September Sage

If you have been an avid reader of this blog, you may recall that September is my favorite month in the gardens. The weather still has a hint of summer, but with (slightly) cooler temperatures; and, the flowers are going great gusto before the daylight dwindles and fall is truly upon us. It may seem as though summer officially ended on Labor Day, but someone failed to tell that to the gardens.

September is when our sage collection is fully on display. Our tender perennial sages are currently blooming their heads off from the Rose Garden to the Display Gardens.

Bog sage (Salvia uliginosa)

Bog sage (Salvia uliginosa) is a tall, pale blue sage native to South America. As its name suggests, the native habitat of this sage is swamps and bogs, but it has done quite well in our (decidedly un-bog like) temporary planting in the Rose Garden. We used this beautiful blue flower, along with many other tender perennials, to fill in the garden space where the Visitors Center once resided. We decided to use almost entirely non-hardy plants in this planting since it is not a permanent installation. (Further discussion is still to come on a re-design of the Rose Garden now that the Visitors Center is beautifully housed in the Carriage House.)
The bumblebees and hummingbirds have been feasting on these flowers all summer (see featured image at top). It’s been a flurry of activity whenever we work in the Rose Garden. It is such a pleasure to be in the midst of a garden full of life.

Salvia ‘Rhythm and Blues’

Planted nearby is another stunning sage called ‘Rhythm and Blues’ (Salvia x guaranitica ‘Rhythm and Blues’). Gail and I have discussed on and off all summer whether this sage is supposed to be blue or purple in color. We have finally decided that it looks as though the plant has a natural variation in color as a result of being a hybrid (it is a cross between Salvia guaranitica and Salvia coerulea).

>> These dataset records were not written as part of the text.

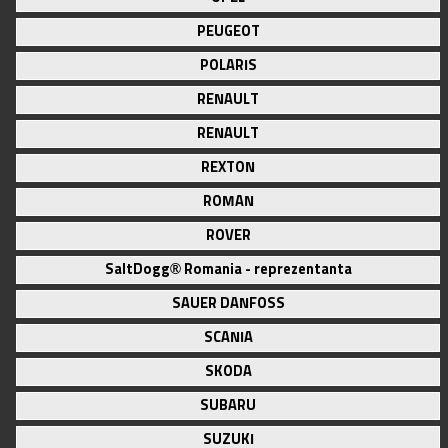
PEUGEOT
POLARIS
RENAULT
RENAULT
REXTON
ROMAN
ROVER
SaltDogg® Romania - reprezentanta
SAUER DANFOSS
SCANIA
SKODA
SUBARU
SUZUKI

While you are in the Rose Garden, if you turn your gaze toward the earth a bit, you will notice a pretty little purple sage called ‘Mysty’ (Salvia x ‘Mysty’).

Salvia x ‘Mysty’

This floriferous cutie is a cross between S. longispicata and S. farinacea. It is a fantastic choice for the front of the border and its late bloom time means there will be flowers from now until October, which is always a win.
The North Garden is home to some of our favorite, tried-and-true sages. ‘Indigo Spires’ is a classic choice for height and color late in the season. The medium blue color goes well with almost any combination, but it is especially suited to the North Garden’s color theme of yellow, blue, apricot, and white. Here it is blooming alongside our Daylily ‘Wee Willie Winkie’ and Dahlia ‘Blyton Softer Gleam’ creating a stunningly elegant combination.

Salvia ‘Indigo Spires’

In the Display Garden you will find a slew of different sages that have found their home in our less formal garden areas. Salvia splendens ‘Van Houttei’ is a gorgeous true red sage and is now in bloom near the bamboo. This is one of Gail’s favorite sages and I can see why. It is a hummingbird magnet and stands out in the garden at a time when there is a lot to see.

Salvia splendens ‘Van Houttei’

Another hummingbird magnet is anise-scented sage (Salvia guaranitica). There is a lovely specimen of this plant on the edge of the Herb Garden. We see hummingbirds and bees constantly visiting these electric blue flowers.

anise-scented sage (Salvia guaranitica)

There are several other sages that are about to be in bloom (Salvia leucantha and Salvia mexicana ‘Limelight’). They make the transition from warm September to cooler October a bit more bearable. Come and check out the salvias and enjoy a peaceful walk around the gardens. It’s the perfect time of year to experience Blithewold.